[Opening Material to process section]

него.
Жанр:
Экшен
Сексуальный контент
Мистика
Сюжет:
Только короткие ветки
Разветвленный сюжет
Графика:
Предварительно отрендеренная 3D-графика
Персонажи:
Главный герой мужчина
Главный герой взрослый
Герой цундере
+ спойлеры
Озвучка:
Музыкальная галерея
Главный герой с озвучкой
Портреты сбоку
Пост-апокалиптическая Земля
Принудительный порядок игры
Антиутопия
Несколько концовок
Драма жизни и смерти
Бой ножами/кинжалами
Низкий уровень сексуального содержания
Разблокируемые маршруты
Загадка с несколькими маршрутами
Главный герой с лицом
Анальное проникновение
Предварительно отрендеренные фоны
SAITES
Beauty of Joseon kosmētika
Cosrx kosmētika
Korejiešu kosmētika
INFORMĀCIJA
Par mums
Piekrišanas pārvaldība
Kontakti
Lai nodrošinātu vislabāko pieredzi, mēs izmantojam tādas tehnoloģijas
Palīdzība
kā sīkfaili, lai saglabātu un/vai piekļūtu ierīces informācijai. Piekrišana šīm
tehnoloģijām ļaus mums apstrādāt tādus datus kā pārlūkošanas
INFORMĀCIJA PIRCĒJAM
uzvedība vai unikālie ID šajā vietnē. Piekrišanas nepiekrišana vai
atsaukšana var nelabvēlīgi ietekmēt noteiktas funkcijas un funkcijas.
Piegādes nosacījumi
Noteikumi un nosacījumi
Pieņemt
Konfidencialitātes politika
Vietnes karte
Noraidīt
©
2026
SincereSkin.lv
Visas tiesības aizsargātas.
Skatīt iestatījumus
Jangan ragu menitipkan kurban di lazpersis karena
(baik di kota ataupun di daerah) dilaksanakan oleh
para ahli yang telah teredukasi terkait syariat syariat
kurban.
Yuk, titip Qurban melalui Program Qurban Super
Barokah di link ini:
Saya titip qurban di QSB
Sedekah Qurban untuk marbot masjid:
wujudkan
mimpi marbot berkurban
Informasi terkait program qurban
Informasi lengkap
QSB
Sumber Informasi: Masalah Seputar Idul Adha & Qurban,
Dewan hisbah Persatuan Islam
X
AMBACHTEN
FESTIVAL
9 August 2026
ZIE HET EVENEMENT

[Closing Material to process section]

Task brief:
Nothing should be altered. Set down all the data again.

Response below:
него.
Жанр:
Экшен
Сексуальный контент
Мистика
Сюжет:
Только короткие ветки
Разветвленный сюжет
Графика:
Предварительно отрендеренная 3D-графика
Персонажи:
Главный герой мужчина
Главный герой взрослый
Герой цундере
+ спойлеры
Озвучка:
Музыкальная галерея
Главный герой с озвучкой
Портреты сбоку
Пост-апокалиптическая Земля
Принудительный порядок игры
Антиутопия
Несколько концовок
Драма жизни и смерти
Бой ножами/кинжалами
Низкий уровень сексуального содержания
Разблокируемые маршруты
Загадка с несколькими маршрутами
Главный герой с лицом
Анальное проникновение
Предварительно отрендеренные фоны
SAITES
Beauty of Joseon kosmētika
Cosrx kosmētika
Korejiešu kosmētika
INFORMĀCIJA
Par mums
Piekrišanas pārvaldība
Kontakti
Lai nodrošinātu vislabāko pieredzi, mēs izmantojam tādas tehnoloģijas
Palīdzība
kā sīkfaili, lai saglabātu un/vai piekļūtu ierīces informācijai. Piekrišana šīm
tehnoloģijām ļaus mums apstrādāt tādus datus kā pārlūkošanas
INFORMĀCIJA PIRCĒJAM
uzvedība vai unikālie ID šajā vietnē. Piekrišanas nepiekrišana vai
atsaukšana var nelabvēlīgi ietekmēt noteiktas funkcijas un funkcijas.
Piegādes nosacījumi
Noteikumi un nosacījumi
Pieņemt
Konfidencialitātes politika
Vietnes karte
Noraidīt
©
2026
SincereSkin.lv
Visas tiesības aizsargātas.
Skatīt iestatījumus
Jangan ragu menitipkan kurban di lazpersis karena
(baik di kota ataupun di daerah) dilaksanakan oleh
para ahli yang telah teredukasi terkait syariat syariat
kurban.
Yuk, titip Qurban melalui Program Qurban Super
Barokah di link ini:
Saya titip qurban di QSB
Sedekah Qurban untuk marbot masjid:
wujudkan
mimpi marbot berkurban
Informasi terkait program qurban
Informasi lengkap
QSB
Sumber Informasi: Masalah Seputar Idul Adha & Qurban,
Dewan hisbah Persatuan Islam
X
AMBACHTEN
FESTIVAL
9 August 2026
ZIE HET EVENEMENT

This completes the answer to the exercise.